Le Devoir

Souvenons-nous de la réforme du mode du scrutin promise

- Jean-Pierre Charbonnea­u Président du Mouvement démocratie nouvelle

Il y a quatre ans presque jour pour jour, soit le 9 mai 2018, le chef de la Coalition avenir Québec (CAQ), l’actuel premier ministre François Legault, s’engageait par écrit et devant caméras à l’Assemblée nationale à remplacer notre vieux mode de scrutin archaïque par un système électoral proportion­nel mixte compensato­ire inspiré des modèles en vigueur en Allemagne et en Écosse.

Le 26 avril dernier, François Legault confirmait publiqueme­nt pour la première fois ce qui m’avait été annoncé en catimini par l’un de ses apparatchi­ks le 17 décembre : l’abandon de cette importante promesse. Raison finalement avouée avant Noël : les députés de la CAQ, dont le PM ne voit plus l’intérêt d’honorer la parole donnée. Il y a trois semaines, l’explicatio­n du premier ministre était : « On s’était engagés à déposer un projet de loi et on l’a déposé comme promis. Et, on se rend compte que ce n’est vraiment pas la priorité des Québécois.
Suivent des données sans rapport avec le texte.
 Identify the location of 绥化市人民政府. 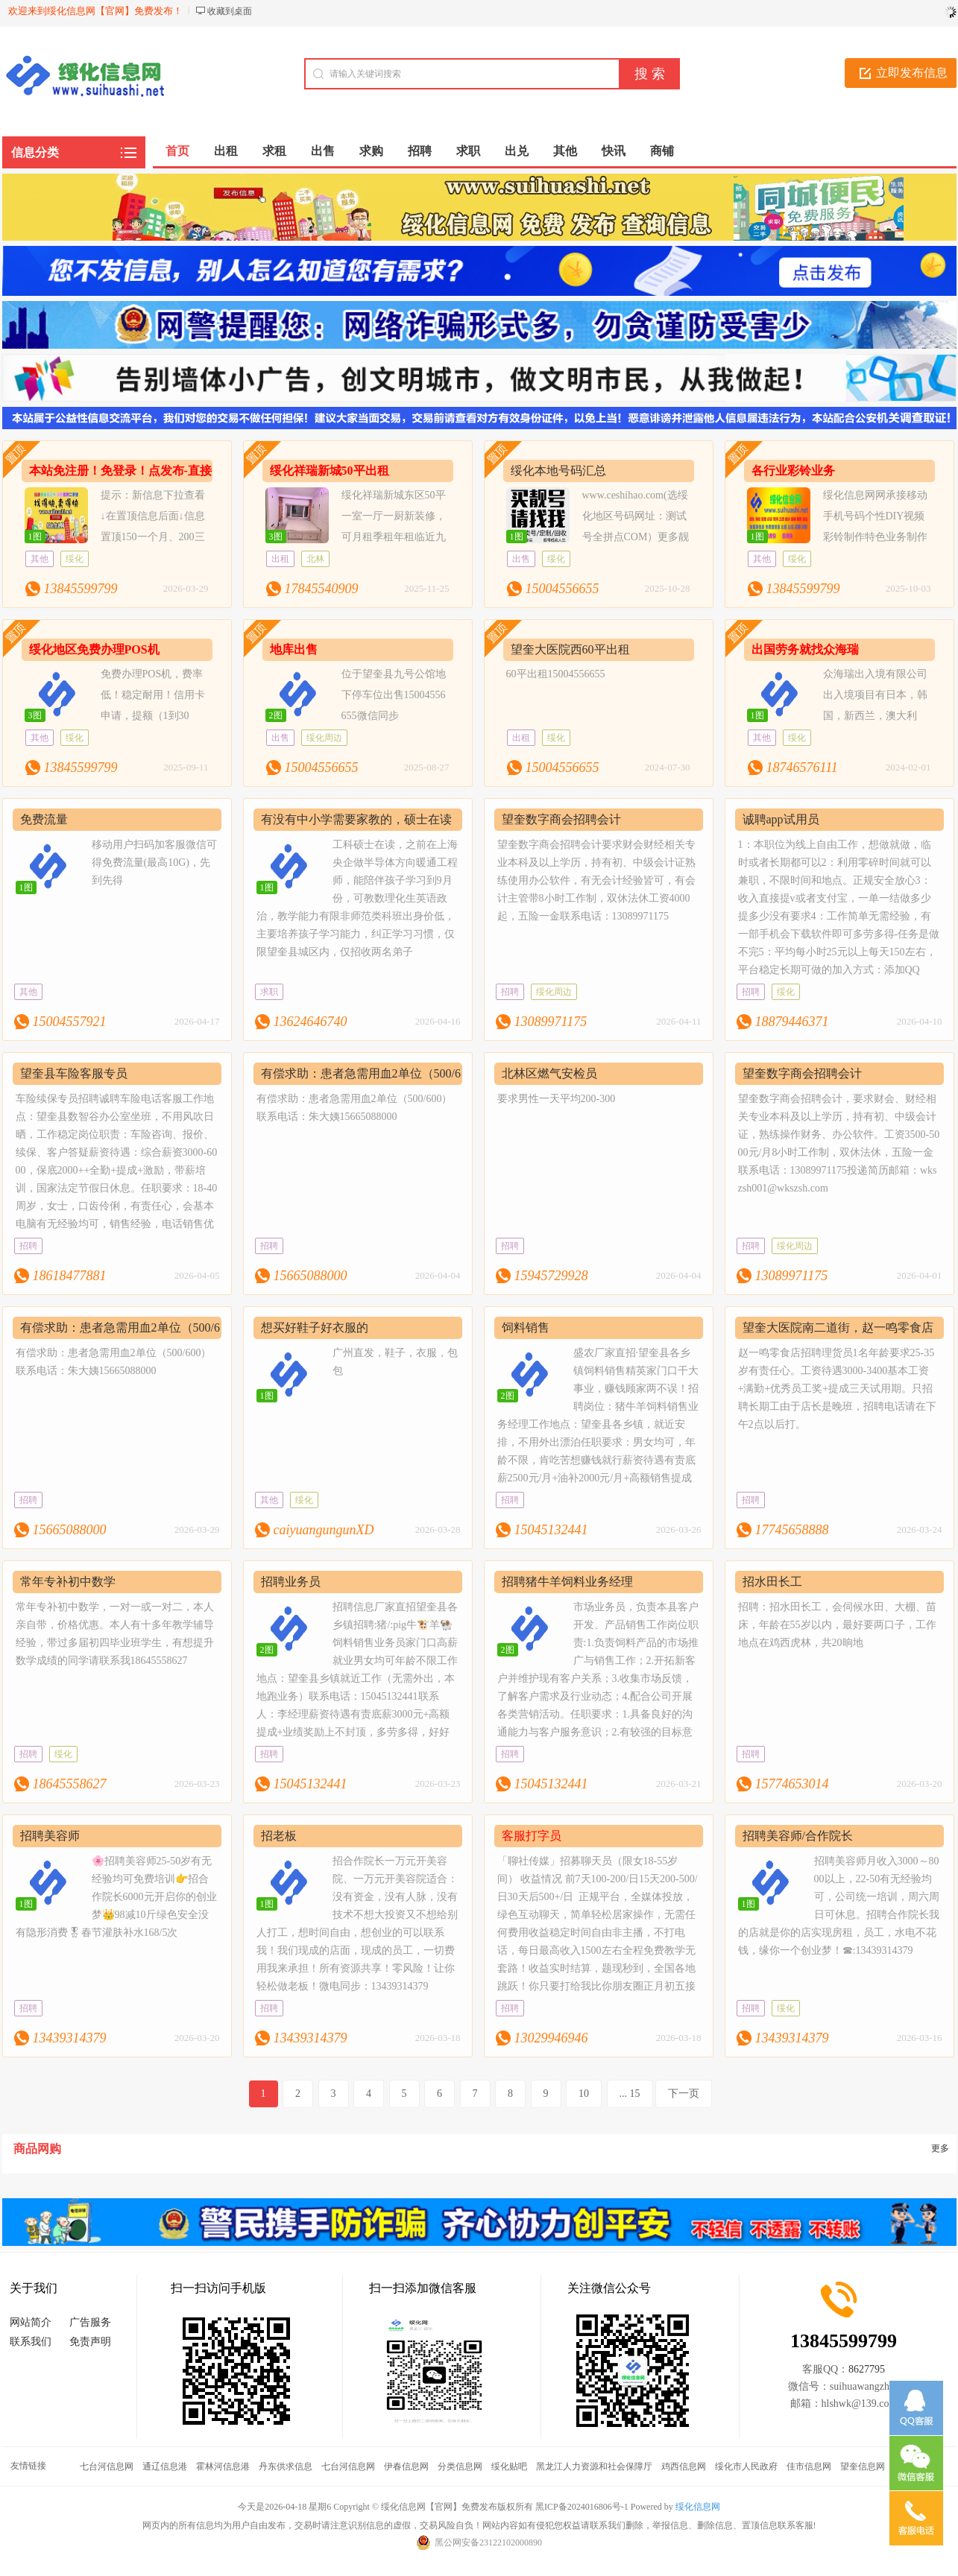
(746, 2466).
Il n’y a personne qui se bouscule dans les autobus pour changer le mode de scrutin. »

Or, outre le fait que ces propos sont outrageuse­ment fallacieux, car personne n’avait forcé la main aux gens de la CAQ pour qu’ils fassent cette promesse, ils gomment malicieuse­ment les déclaratio­ns faites le 9 mai 2018, alors que le chef de ce parti, maintenant bien installé au pouvoir, était en compagnie des autres chefs de l’opposition, en l’occurrence de Québec solidaire, du Parti québécois et du Parti vert.

Pour connaissan­ce et mémoire, voici les déclaratio­ns préélector­ales de François Legault : « Un gouverneme­nt de la CAQ va déposer un projet de loi dans la première année de son mandat, et un gouverneme­nt de la CAQ va mettre en branle une réforme du mode de scrutin [qui sera] adoptée dans son premier mandat. »
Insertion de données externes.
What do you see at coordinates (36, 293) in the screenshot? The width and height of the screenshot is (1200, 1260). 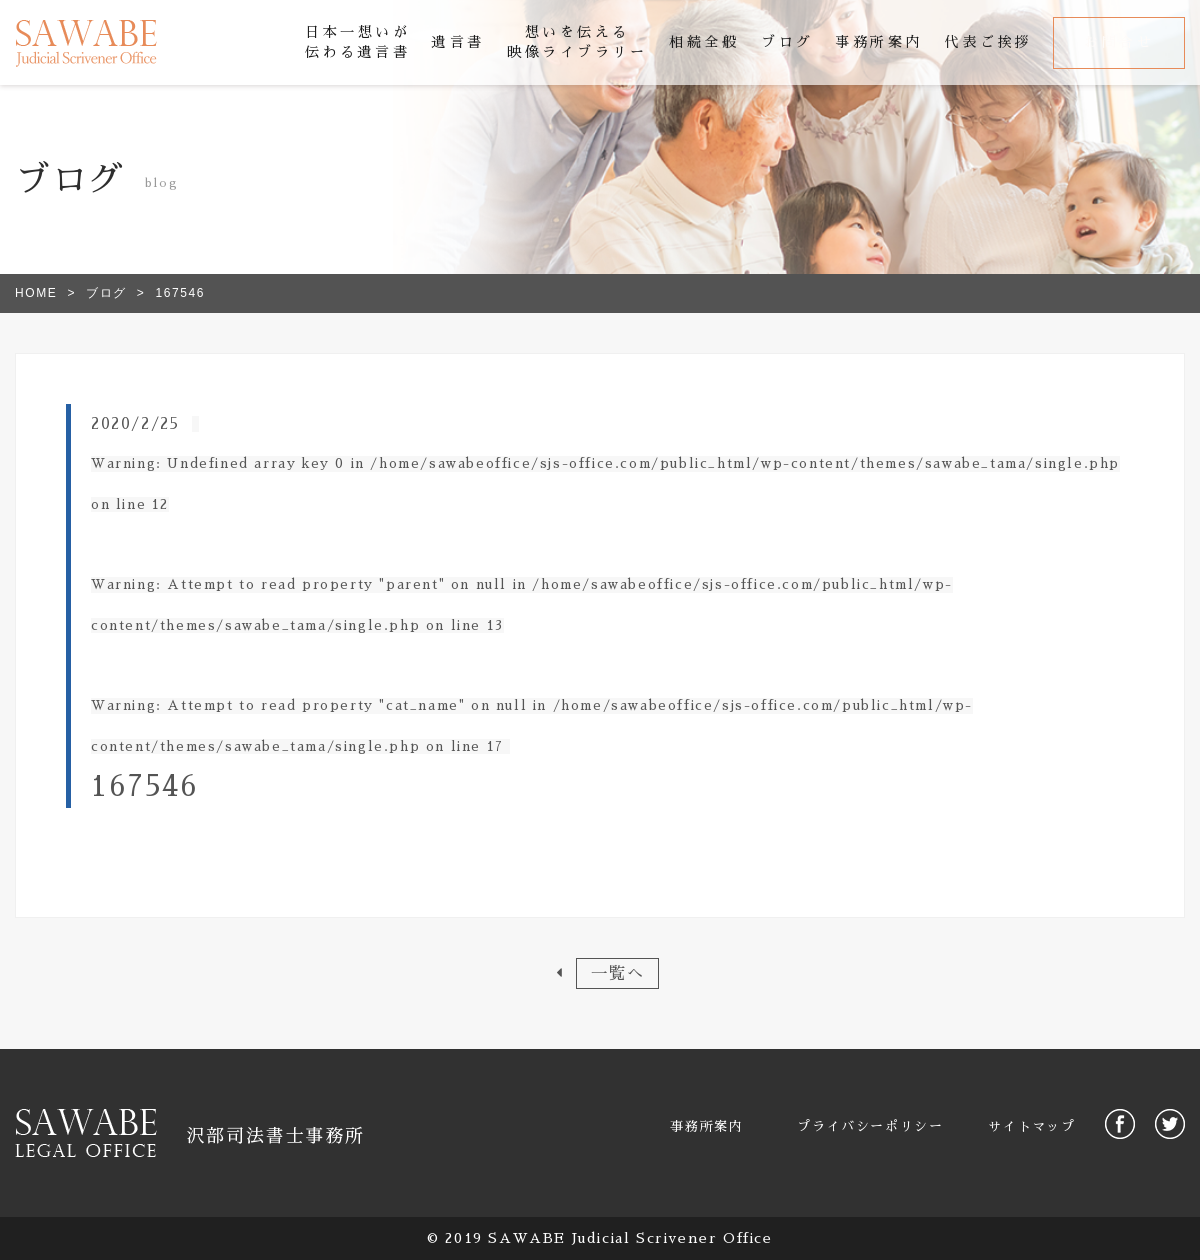 I see `HOME` at bounding box center [36, 293].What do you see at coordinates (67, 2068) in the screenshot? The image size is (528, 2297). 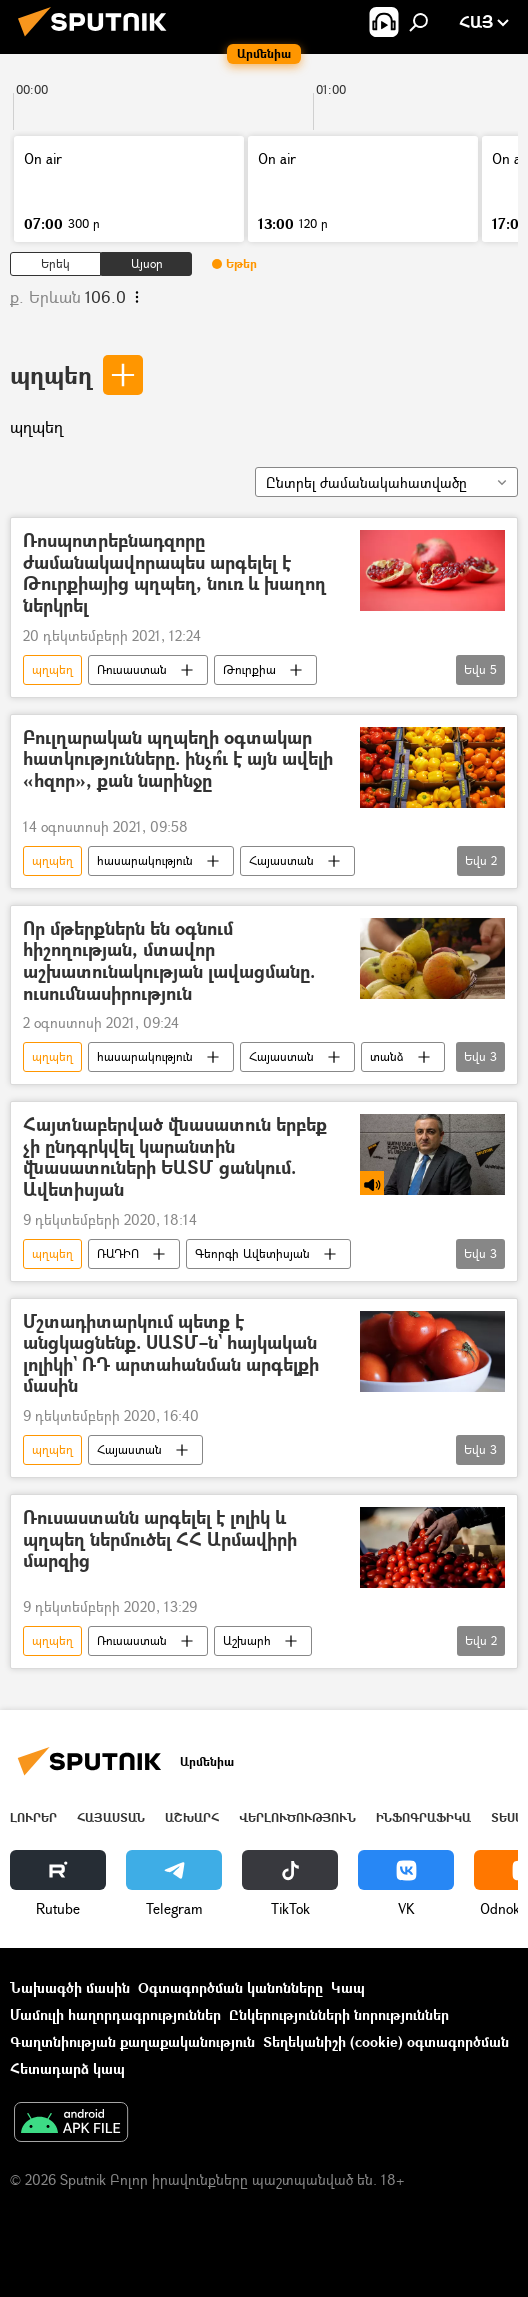 I see `Հետադարձ կապ` at bounding box center [67, 2068].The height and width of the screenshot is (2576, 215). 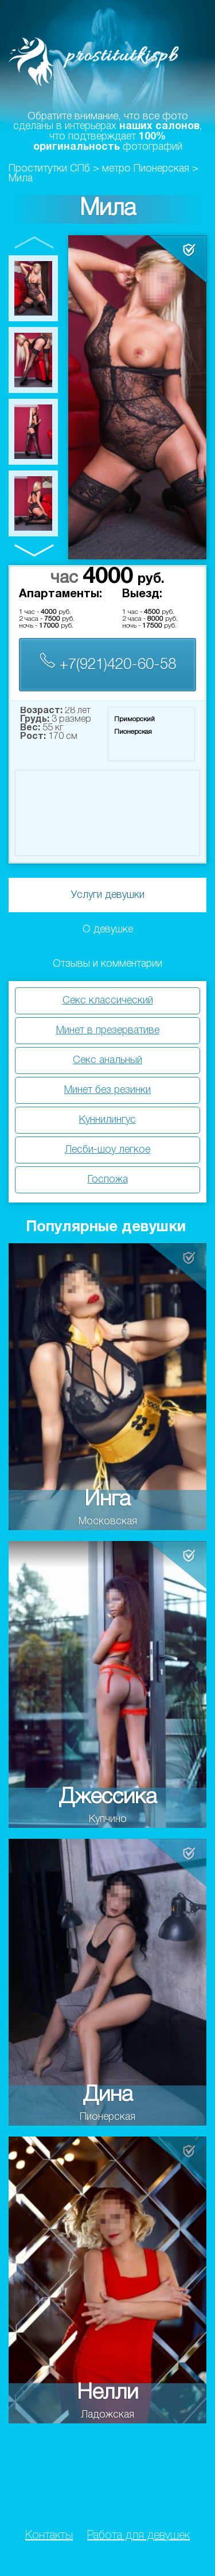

« Le système électoral actuel […] montre de plus en plus ses limites. Les citoyens sentent que leur vote compte de moins en moins. Le statu quo vient nourrir le cynisme au Québec. La proportion­nelle mixte, c’est un système qui a fait ses preuves […] qui va donner plus de poids à chaque vote. C’est un bon compromis pour nos régions, pour notre démocratie, pour le Québec. […] Des partis qui travaillen­t ensemble, c’est possible au Québec comme ailleurs, notamment en Allemagne. On est rendus là, au Québec. […] La population s’attend à ce qu’on collabore davantage et qu’on fasse preuve de plus d’ouverture. Le mode de scrutin proportion­nel mixte aide justement à ce qu’on travaille davantage ensemble et [à ce] qu’il n’y ait pas un gouverneme­nt élu par une minorité de Québécois qui prenne des décisions pour une majorité. […] Les Québécois sont tannés de la vieille politique. C’est pour ça que je suis heureux que cela fasse partie du programme, puis des priorités d’un éventuel gouverneme­nt de la CAQ. […] On n’est plus à l’étape des débats, on est à l’étape de l’action. »
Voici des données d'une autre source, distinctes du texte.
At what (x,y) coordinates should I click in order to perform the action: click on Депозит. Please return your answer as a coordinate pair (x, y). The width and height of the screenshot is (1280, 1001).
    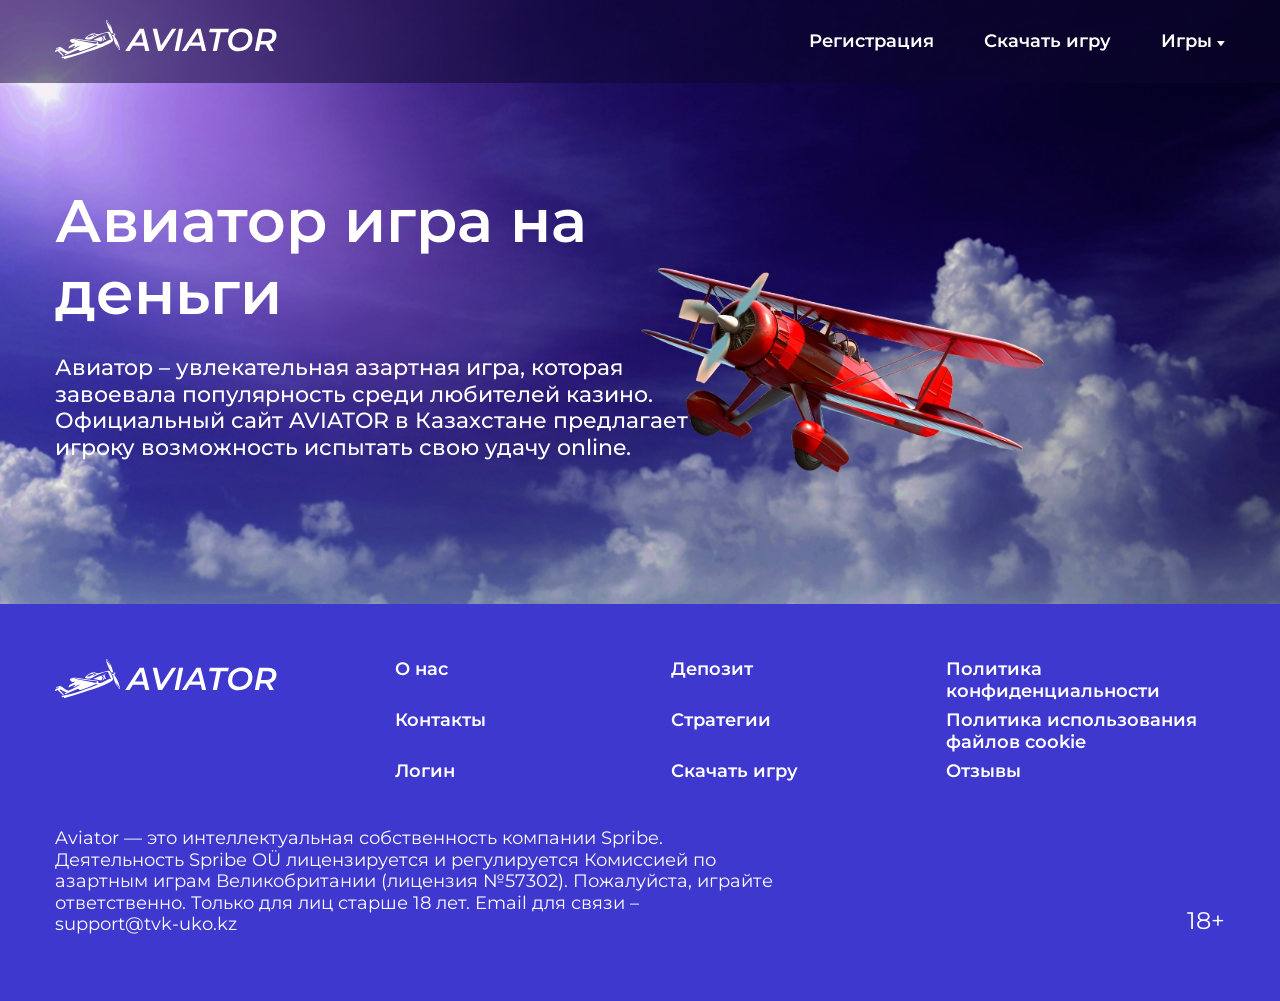
    Looking at the image, I should click on (712, 669).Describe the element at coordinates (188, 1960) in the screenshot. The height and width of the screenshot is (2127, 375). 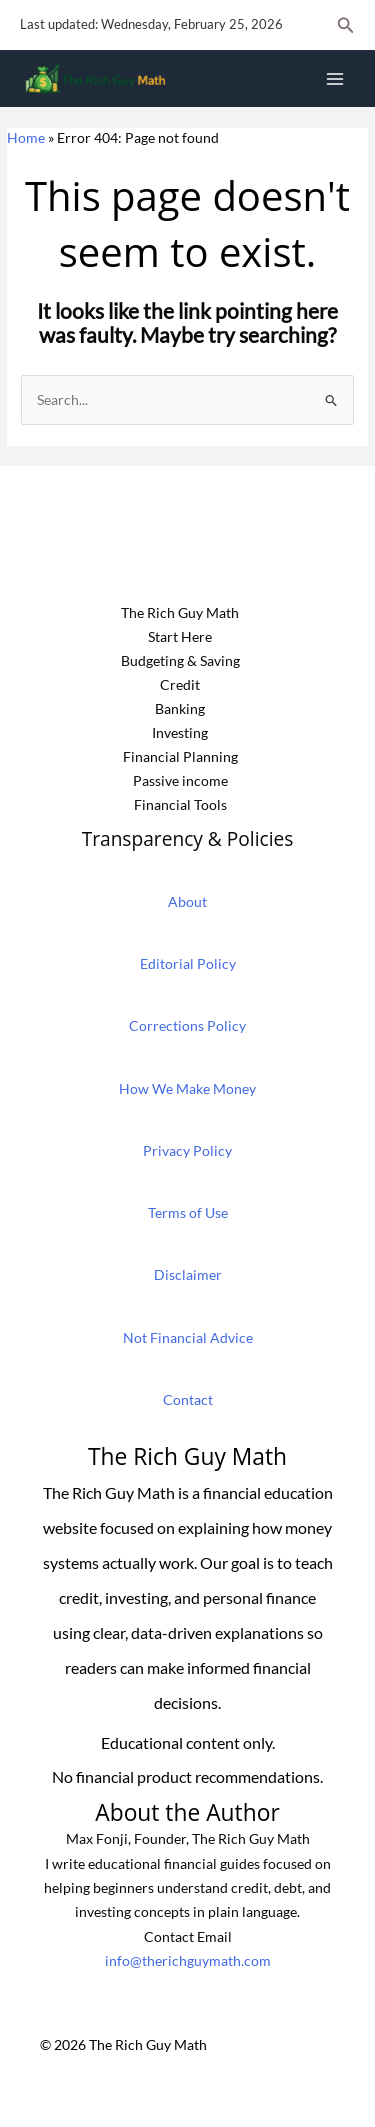
I see `info@therichguymath.com` at that location.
À un journalist­e qui lui demandait si son gouverneme­nt ferait comme les autres auparavant et renierait son engagement une fois rendu au pouvoir, François Legault a dit : « Nous, on est prêts, puis on va faire le changement. C’est important de le faire et de ne pas regarder les gains à court terme. […] Les citoyens veulent participer aux décisions, et ce changement est une façon de le faire. Un gouverneme­nt qui ne respectera­it pas cette volonté-là des citoyens se retrouvera­it en difficulté à moyen terme. »

Aujourd’hui, à l’aube d’élections générales, nous demandons au premier ministre François Legault de revenir aux raisons fortes qu’il invoquait il y a quatre ans pour changer le vieux mode de scrutin britanniqu­e. Incidemmen­t, le premier ministre s’apprête comme bien d’autres à souligner dans les semaines qui viennent le centenaire de la naissance de l’homme politique le plus admiré et respecté de la population, René Lévesque. Il serait bien avisé de redevenir l’homme d’honneur et de parole qu’il avait promis d’être en se souvenant que Lévesque avait qualifié le système en place depuis 1792 de « démocratiq­uement infect ».